Sent from my SM-N910P using Tapatalk


----------



## ShadeSlayer (Jul 5, 2015)

aclark said:


> That's an interesting idea. I have 2 Marineland 350 Mag filters that I use, but I currently have both setup on their own intakes and outflows. I had an idea of combining the outflows into one spraybar (_see below_), but I never thought about daisy chaining them together. Please post back if you do attempt this, and let us know how it works.
> Only problems I could see is the first filter (mech) slowing the flow too much for the bio filter, since the bio filter would in theory have less resistance, and might push water out faster than it comes in.


Thanks if I find I can't use my idea I most likely will try this out

Sent from my SM-N910P using Tapatalk


----------



## thedood (May 30, 2015)

I personally like the second idea better. Less to go wrong. For example in the first idea if either filter quite pumping you would have an issue. With the second drawing it would only mean reduced flow. The second plan would also allow you to keep running while you tear one of the filters down for maintenance, assuming you build the plumbing correctly.


----------



## Nordic (Nov 11, 2003)

I would go for batting Large quantities of dirty floss is a yucky mission to deal with when you are done with it.

What I have been eyeing is one of these mini (sand) pool filters that comes with larger portable swimming pools.
Although the target is for a pond.


----------



## ShadeSlayer (Jul 5, 2015)

Nordic said:


> I would go for batting Large quantities of dirty floss is a yucky mission to deal with when you are done with it.
> 
> What I have been eyeing is one of these mini (sand) pool filters that comes with larger portable swimming pools.
> Although the target is for a pond.


Ive had plenty of experience with cleaning the filthy floss but when it comes down to it i would prefer to do that than to have mulm and detritus reach the bio media

Sent from my SM-N910P using Tapatalk


----------



## ShadeSlayer (Jul 5, 2015)

thedood said:


> I personally like the second idea better. Less to go wrong. For example in the first idea if either filter quite pumping you would have an issue. With the second drawing it would only mean reduced flow. The second plan would also allow you to keep running while you tear one of the filters down for maintenance, assuming you build the plumbing correctly.

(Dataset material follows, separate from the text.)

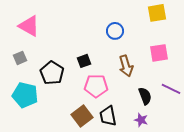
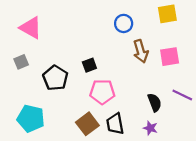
blue circle: (115, 31) -> (124, 23), moved
brown arrow: (126, 66) -> (141, 51), moved
cyan pentagon: (25, 95) -> (31, 118), moved

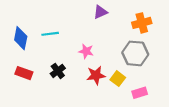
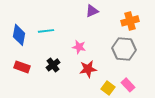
yellow square: (118, 79) -> (108, 88), moved
pink rectangle: (140, 93) -> (128, 85), turned 64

My thing with it is that i want to be able to run the two as one whole so it's as if i have a six stage filter rather than two threes

Sent from my SM-N910P using Tapatalk


----------



## thedood (May 30, 2015)

@ShadeSlayer please keep us informed if you do this. I will subscribe as I am interested in how this works out for you. I want to add something else. If I was doing this I would consider using extra shutoff valves and place them strategically where you can see you might have to take apart the plumbing for cleaning and maintenance.


----------



## ShadeSlayer (Jul 5, 2015)

thedood said:


> @ShadeSlayer please keep us informed if you do this. I will subscribe as I am interested in how this works out for you. I want to add something else. If I was doing this I would consider using extra shutoff valves and place them strategically where you can see you might have to take apart the plumbing for cleaning and maintenance.

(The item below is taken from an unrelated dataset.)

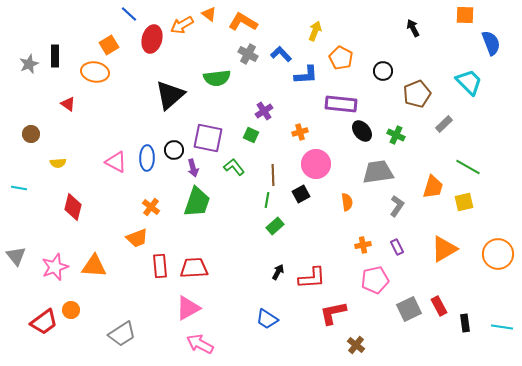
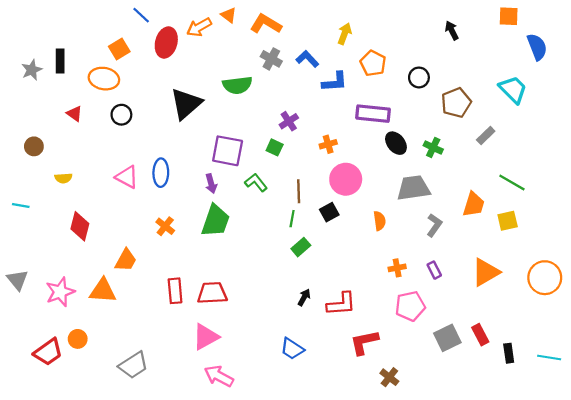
black circle: (174, 150) -> (121, 115), moved
orange trapezoid: (137, 238) -> (126, 260), moved, turned -40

That's a great idea I'll definitely be doing that and at the current moment i can't afford to buy a new filter and likely won't be able to for some time but i will update when i do for sure

Sent from my SM-N910P using Tapatalk


----------



## aclark (Nov 15, 2015)

Only problem I've had was planning the actual plumbing with my idea. I was trying to use mostly hoses to keep from using 90* bends and reducing flow with barb -> pvc fittings. If someone has some ideas I'm more then open to trying to come up with a working model.


----------



## thedood (May 30, 2015)

aclark said:


> Only problem I've had was planning the actual plumbing with my idea. I was trying to use mostly hoses to keep from using 90* bends and reducing flow with barb -> pvc fittings. If someone has some ideas I'm more then open to trying to come up with a working model.


Go to a slightly larger size vinyl tubing and increase the size of the pvc accordingly. The main issue I see with design A is if one of the canisters dies the other will work twice as hard to move the water. If the first canister clogs and slows the second will starve for water to pump.

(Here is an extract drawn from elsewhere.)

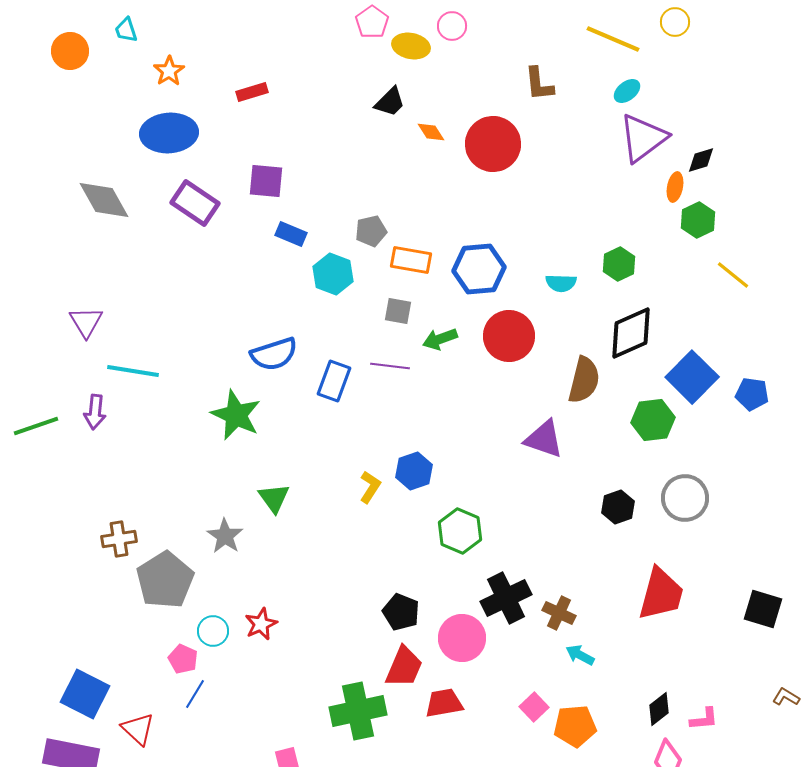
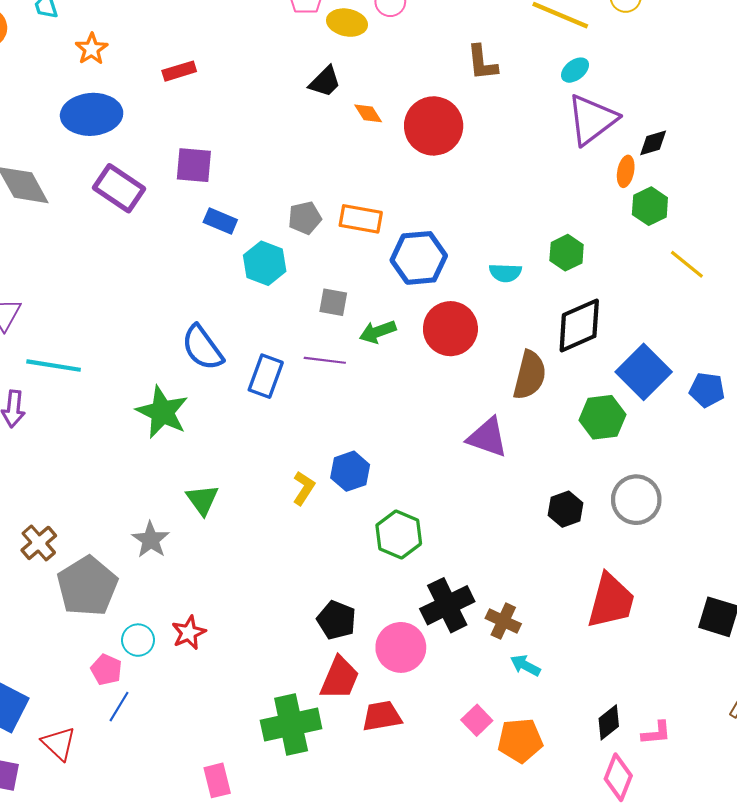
orange rectangle: (411, 260) -> (361, 219), moved
blue semicircle: (274, 354) -> (202, 348), turned 72
brown cross: (119, 539) -> (39, 543), turned -32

I think if it was me, unless this is an experiment that you want to do for the sake of trying it, I would add a powerhead and sponge. It is cheap, effective means of adding both bio and mechanical filtration, simple to maintain, will increase tank flow and is easily directional. Oh and did I mention cheap?


----------



## SwissCheeseHead (Dec 24, 2014)

I'm a firm believer of the KISS method. Keep It Simple Stupid.

I would just run both filters independently, like how they were designed to run. This way, any issues with flow, operation, etc, can be dealt with, without the complications. My $02.

I think some good questions would be, what are the advantages? What modifications would you need to make? What kind of additional hoses, tubing, pipes, etc would it add?


----------



## thedood (May 30, 2015)

SwissCheeseHead said:


> I'm a firm believer of the KISS method. Keep It Simple Stupid.
> 
> I would just run both filters independently, like how they were designed to run. This way, any issues with flow, operation, etc, can be dealt with, without the complications. My $02.
> 
> I think some good questions would be, what are the advantages? What modifications would you need to make? What kind of additional hoses, tubing, pipes, etc would it add?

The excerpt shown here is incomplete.